The scaling rule of linguistic models has produced success like never before. These enormous language models have acquired new emerging capabilities, as well as demonstrating tremendous superiority over previous paradigms for many disciplines when trained on immense amounts of textual data. Although very robust and evolving rapidly, these scale models should still be ideal or sufficient for most real-world applications. The open source community has worked hard to provide robust, open-access LLMs that cover a variety of data sources, architectures, language modeling goals, training pipelines, model scales, and experience languages, such as BLOOM, LLaMA, FlanT5 and AlexaTM. .
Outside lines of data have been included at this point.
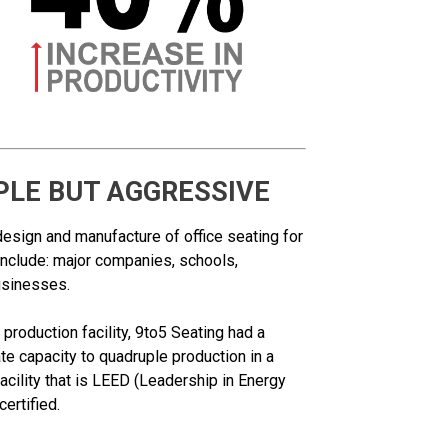
PLE BUT AGGRESSIVE
design and manufacture of office seating for
include: major companies, schools,
usinesses.
production facility, 9to5 Seating had a
te capacity to quadruple production in a
cility that is LEED (Leadership in Energy
ertified.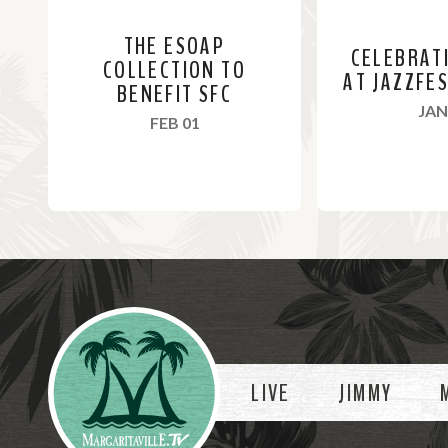
THE ESOAP
CELEBRAT
COLLECTION TO
AT JAZZFE
BENEFIT SFC
JAN
, 2024
FEB 01
R
R
e
e
a
a
Videos
d
d
M
M
o
o
LIVE
JIMMY
r
r
e
e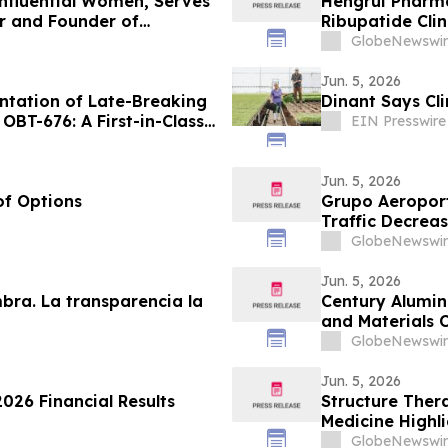
Influential Women, Serves
Hengrui Pharma
r and Founder of
Ribupatide Cli
GlobeNewswir
Jun. 5, 2026
tation of Late-Breaking
Dinant Says Cl
OBT-676: A First-in-Class
EIN Presswire
ylin and Calcitonin
th GLP-1, GIP and
Jun. 5, 2026
of Options
Grupo Aeroport
Traffic Decrea
GlobeNewswir
Jun. 5, 2026
mbra. La transparencia la
Century Aluminu
and Materials 
GlobeNewswir
Jun. 5, 2026
026 Financial Results
Structure Ther
Medicine Highl
Aleniglipron fo
GlobeNewswir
Chinese-LLaMA, MOSS, Huatuo, Luotuo, and Phoenix are some of the many great language models made available by the open source community, either by pre-training from scratch or by further refining existing multilingual models. These publicly accessible LLMs make robust general language models and several unique decoder variants available to researchers and developers. Still, the Encoder-Decoder framework remains unexplored, and is universally effective for multiple tasks, including language comprehension, common sense reasoning, question and answering, information retrieval, and multi-turn conversations.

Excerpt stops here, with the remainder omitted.